Heartbreakingly, Fox is less hopeful in justice prevailing than she is budget cuts allowing her husband to be released, but of course, she knowingly notes that public services will be cut long before non-threatening criminals are released from prison. Rob’s case serves as a potent reminder that the American justice system is built on punishment and incentivised incarceration rather than rehabilitation, forgiveness, and compassion.
It is a system designed to erode the sanity of both those in prison and their loved ones outside, who are granted just two hours of visitation per month. Ultimately, the authorities seem less concerned with serving justice than they do opening the floodgates of legal challenge by granting basic human compassion to someone who has clearly paid their debt to society.

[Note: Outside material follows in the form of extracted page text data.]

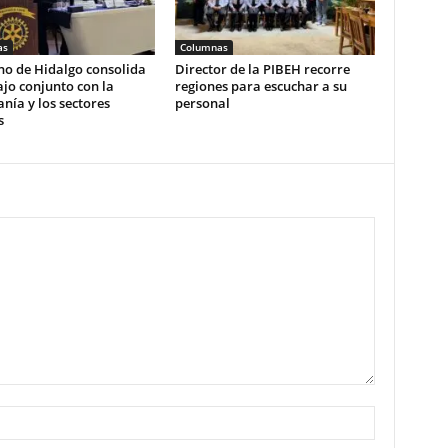
as
Columnas
no de Hidalgo consolida
Director de la PIBEH recorre
ajo conjunto con la
regiones para escuchar a su
nía y los sectores
personal
s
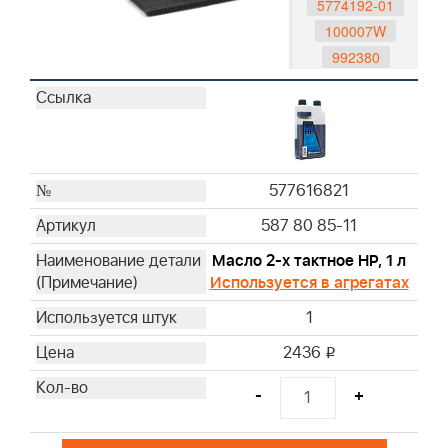
5774192-01
100007W
992380
992419
992417
992420
992416
992381
577616821
491588S
587 80 85-11
493537S
Масло 2-х тактное HP, 1 л
795066
Используется в агрегатах
796254
1
792038
793676
2436
i
593260
-
+
595191
698369
272235S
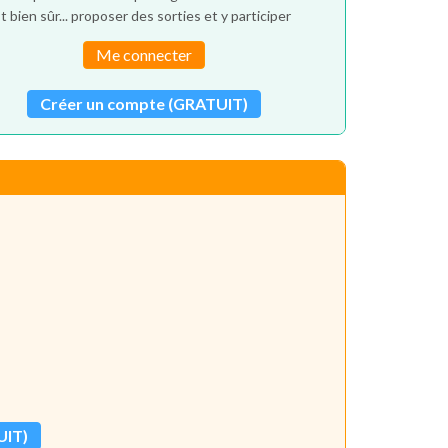
t bien sûr... proposer des sorties et y participer
Me connecter
Créer un compte (GRATUIT)
UIT)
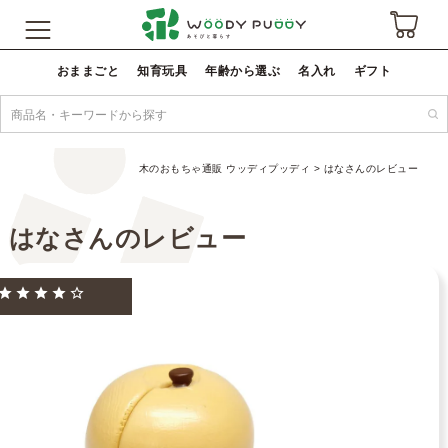
おままごと
知育玩具
年齢から選ぶ
名入れ
ギフト
木のおもちゃ通販 ウッディプッディ
はなさんのレビュー
はなさんのレビュー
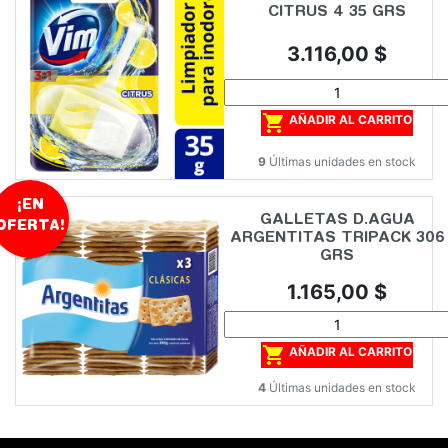
CITRUS 4 35 GRS
Precio
3.116,00 $

AÑADIR AL CARRITO
9
Últimas unidades en stock
¡EN
GALLETAS D.AGUA
OFERTA!
ARGENTITAS TRIPACK 306
GRS
Precio
1.165,00 $

AÑADIR AL CARRITO
4
Últimas unidades en stock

Despite its scant runtime, Bradley’s film does a fantastic job depicting the passage of time, moving lithely between period footage and contemporary recordings of Fox attempting to extricate her husband. Yet even as the years slip by, she retains hope for herself and her family, and even more admirably, seems to harbour at least as much love for her partner as she did the day he went away. In a closing moment so disarmingly poetic as to almost seem scripted – yet it clearly isn’t – Rob refers to love by the stirring acronym, “Life’s only valid expression.”
Though Rob himself naturally doesn’t figure much in the film physically, Fox and her children are remarkable figures of courage and commitment, that they haven’t let their lives fall into despair as a result of their circumstances. Rather, they’ve used their hardship as motivation to do something with the time their husband and father has been robbed of.

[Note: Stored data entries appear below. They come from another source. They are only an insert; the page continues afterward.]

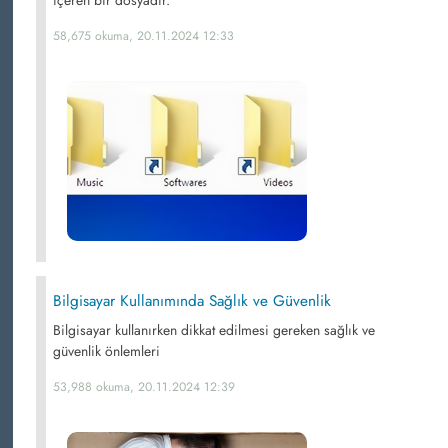
içeren bir dosyadır.
58,675 okuma, 20.11.2024 12:33
Bilgisayar Kullanımında Sağlık ve Güvenlik
Bilgisayar kullanırken dikkat edilmesi gereken sağlık ve
güvenlik önlemleri
53,988 okuma, 20.11.2024 12:39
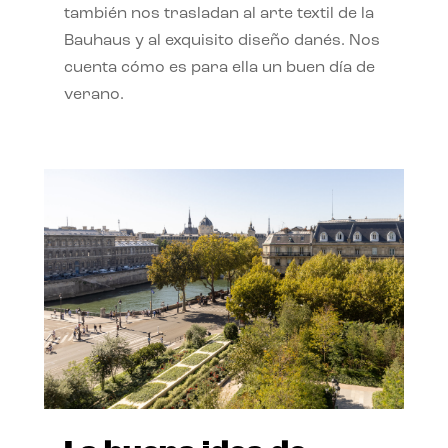
también nos trasladan al arte textil de la
Bauhaus y al exquisito diseño danés. Nos
cuenta cómo es para ella un buen día de
verano.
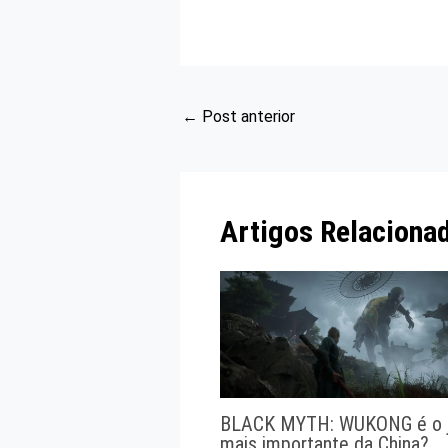
←
Post anterior
Artigos Relaciona
BLACK MYTH: WUKONG é o 
mais importante da China?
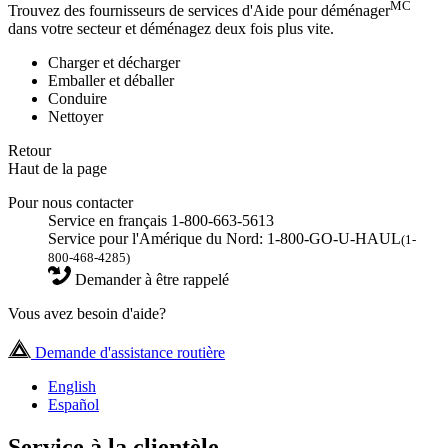
MC
Trouvez des fournisseurs de services d'Aide pour déménager
dans votre secteur et déménagez deux fois plus vite.
Charger et décharger
Emballer et déballer
Conduire
Nettoyer
Retour
Haut de la page
Pour nous contacter
Service en français 1-800-663-5613
Service pour l'Amérique du Nord: 1-800-GO-U-HAUL
(1-
800-468-4285)
Demander à être rappelé
Vous avez besoin d'aide?
Demande d'assistance routière
English
Español
Service à la clientèle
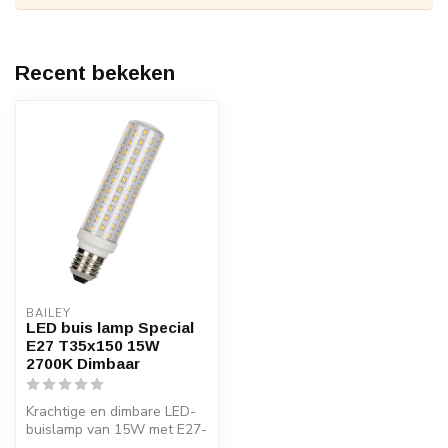
Recent bekeken
BAILEY
LED buis lamp Special
E27 T35x150 15W
2700K Dimbaar
Krachtige en dimbare LED-
buislamp van 15W met E27-
fitting, helder glas en warm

Somewhat ironically, Bradley’s film compresses so much history and life down into scarcely feature length that the runtime just flies by – as too life does. In a film about the agonising passage of time and enormous void of 20+ lost years, it is a slight shame however that Bradley seems so eager to race through the particulars.
She crams a lot into the doc, for sure, but with such a fascinating case and compelling cast of “characters,” I was left desiring so much more – a miniseries, ideally – especially given how little we actually learn about Rob as a person.
Even so, the breadth and depth of the archive footage on offer is staggering – Fox’s tireless self-documentation predating the vlogger movement by around a decade. Meanwhile the general thematic and emotional nuance speaks for itself, yet refuses to ignore the fact that Fox and Rob’s crime did have an effect on the people in the bank that day.
Bradley’s monochrome visuals rather amusingly reflect a case which is anything but black-and-white, with Gabriel Rhodes’ virtuoso editing job slaloming effortlessly between grainy VHS footage and gorgeous, inky footage of the family today. Jamieson Shaw and Edwin Montgomery’s rousing piano score accentuates the near-overwhelming emotion of it all, even if the occasionally muddy sound mix makes it tough to hang on every last word of the muffled VHS audio; if you’re watching it on Amazon Prime in the future, I would recommend subtitles.
Bradley soon enough reaches an extremely effective emotional crescendo, through a stirring final montage which soars on the strength of one mesmerising editing choice, perfectly conveying the relentless march of time.
Time is a soul-shattering, deeply compassionate documentary which will likely leave you wishing it were a more fleshed-out deep dive into these people and their heart-rending story.